I love San Juan. I couldn’t explain to you why I felt so at home there when I took my first trip in February 2006, but it makes sense to me now. That trip altered my views on how other cultures approach life and death. I was there at the time that Ray Barretto passed away and I had the chance to witness a full-day musical celebration of his life in Old San Juan. Before that experience, I had only seen the somber side: the wake, funeral, and the farewell visit to the grave. Being present for Ray’s tribute allowed me to entertain the idea that death isn’t just about grieving and loss. It is also about the celebration of one’s life.

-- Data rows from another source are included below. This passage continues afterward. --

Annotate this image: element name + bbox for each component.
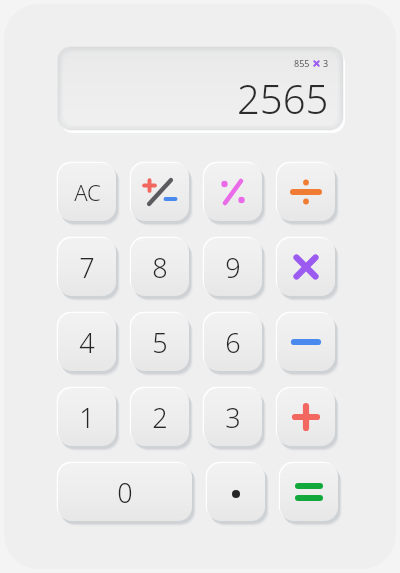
staticText: 6 — [225, 324, 241, 361]
button[interactable]: Multiply — [277, 238, 335, 296]
button[interactable]: 2 — [131, 388, 189, 446]
staticText: 8 — [152, 249, 168, 286]
button[interactable]: 7 — [58, 238, 116, 296]
button[interactable]: 8 — [131, 238, 189, 296]
button[interactable]: 9 — [204, 238, 262, 296]
staticText: 0 — [117, 474, 133, 511]
button[interactable]: 1 — [58, 388, 116, 446]
button[interactable]: AC — [58, 163, 116, 221]
button[interactable]: 6 — [204, 313, 262, 371]
staticText: 5 — [152, 324, 168, 361]
button[interactable]: Divide — [277, 163, 335, 221]
staticText: 2 — [152, 399, 168, 436]
button[interactable]: 4 — [58, 313, 116, 371]
button[interactable]: 3 — [204, 388, 262, 446]
button[interactable]: Percent — [204, 163, 262, 221]
staticText: AC — [74, 177, 101, 207]
button[interactable]: Plus minus sign — [131, 163, 189, 221]
staticText: 4 — [79, 324, 95, 361]
staticText: 3 — [323, 57, 329, 69]
staticText: 855 — [294, 57, 310, 69]
staticText: 7 — [79, 249, 95, 286]
button[interactable]: 5 — [131, 313, 189, 371]
button[interactable]: Minus — [277, 313, 335, 371]
staticText: 2565 — [237, 71, 329, 125]
button[interactable]: Decimal point — [207, 463, 265, 521]
staticText: 9 — [225, 249, 241, 286]
button[interactable]: Plus — [277, 388, 335, 446]
button[interactable]: Equals — [280, 463, 338, 521]
staticText: 3 — [225, 399, 241, 436]
staticText: 1 — [79, 399, 95, 436]
button[interactable]: 0 — [58, 463, 192, 521]
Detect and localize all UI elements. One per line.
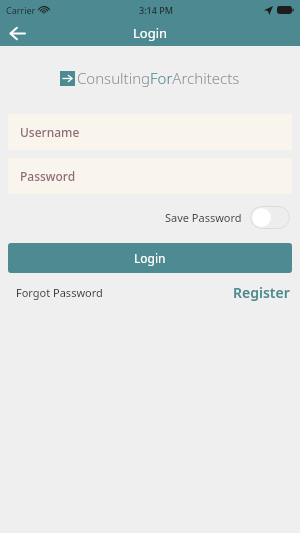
button[interactable]: Forgot Password: [8, 282, 111, 303]
staticText: 3:14 PM: [139, 4, 173, 16]
staticText: Forgot Password: [16, 285, 103, 300]
staticText: Password: [20, 168, 76, 184]
button[interactable]: Username: [8, 114, 292, 150]
staticText: Login: [133, 24, 168, 42]
button[interactable]: Register: [231, 280, 292, 305]
staticText: Register: [233, 283, 290, 302]
staticText: ConsultingForArchitects: [77, 68, 240, 88]
button[interactable]: Password: [8, 158, 292, 194]
staticText: Carrier: [6, 4, 36, 16]
button[interactable]: Back: [0, 20, 34, 46]
staticText: Save Password: [165, 210, 242, 225]
button[interactable]: Login: [8, 243, 292, 273]
staticText: Login: [134, 250, 166, 266]
staticText: Username: [20, 124, 80, 140]
button[interactable]: Save Password toggle: [250, 206, 290, 229]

Why all these thoughts on my birthday? Well, I am thinking a lot about my mom today. For some reason, I am experiencing the feelings she must have had when I was born. That’s a pretty amazing feeling to have about myself. I don’t tend to think about myself that way. My view of me is from my own critical perspective the majority of the time. Not how someone else feels about me. You see, my mom was 42 years old when she had me. I am pretty certain that she was thinking that I was her last chance at having a child. She was also nervous throughout her entire pregnancy after having lost Michelle, my older sister. There had to have been joy and tears when Jennifer Ann was born a healthy 9 pound baby.
In the absence of my mom today, feeling her joy about my birth fills the void a bit. It also makes me appreciate this life I have been given.
Thank you my dear mom for this life of mine. Thank you for the unconditional love I feel around me today and always.